Let’s say an imaginary developer named Harold Dumas owns a 100-acre tract of land along a major river. Harold plans to build a riverfront community
on this property; however, just before Harold applies for his building permit, he learns that the County has changed the zoning on his land. He is now prohibited from building residential development on this property. His property currently used as farmland can be used only as farmland or for light industrial usage. Can Harold expect compensation from the county for the loss he thinks he has suffered?
Harold could expect compensation for his property if the land was physically taken by the government. This is not the case. He could also expect compensation for his property if the county overly regulated the property so that all economic value is lost. Both of these case would be described in legal terms as “inverse condemnation”.

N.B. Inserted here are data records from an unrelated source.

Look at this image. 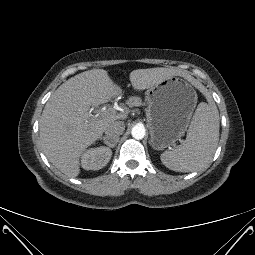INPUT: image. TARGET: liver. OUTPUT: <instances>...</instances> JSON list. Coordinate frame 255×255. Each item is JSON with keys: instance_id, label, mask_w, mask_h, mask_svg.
Returning <instances> with one entry per match:
<instances>
[{"instance_id": "obj_1", "label": "liver", "mask_w": 255, "mask_h": 255, "mask_svg": "<svg viewBox=\"0 0 255 255\" xmlns=\"http://www.w3.org/2000/svg\"><path fill=\"white\" fill-rule=\"evenodd\" d=\"M178 75L196 84L195 79L173 68L133 70L129 79L134 89L144 90ZM120 88L106 70L80 73L58 87L47 101L40 119V142L48 160L69 178L80 174V156L101 138L108 124L123 120L126 113L94 116L90 107L112 99Z\"/></svg>"}]
</instances>
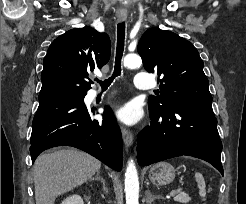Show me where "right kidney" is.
Segmentation results:
<instances>
[{
    "label": "right kidney",
    "mask_w": 246,
    "mask_h": 204,
    "mask_svg": "<svg viewBox=\"0 0 246 204\" xmlns=\"http://www.w3.org/2000/svg\"><path fill=\"white\" fill-rule=\"evenodd\" d=\"M61 204H84V201L79 195H71L64 199Z\"/></svg>",
    "instance_id": "obj_1"
}]
</instances>
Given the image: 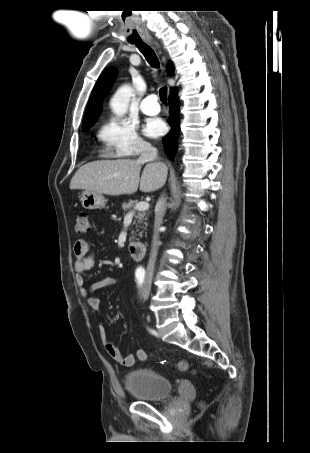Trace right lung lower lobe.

Unfortunately for Harold, inverse condemnation presents a very high standard to meet. His property can’t be used as a residential subdivision, but the the property is not useless. Thus Harold could expect no compensation.
Can a lender deny credit to a crime ridden neighborhood?
Harold the Developer (from above) has made quite a bit of money redeveloping apartment buildings. He has excellent credit and has a great relationship with his bank. But the lender turns down his latest project because they feel the neighborhood is a crime risk. Is this legal?
If the bank turned down the loan because the area is occupied by members of a protected class, this could be considered redlining. But if the bank has just cause to believe that crime will doom the project, it is permissible to turn down Harold’s loan. The Fair Housing Act serves protected classes, but criminals are not a protected class.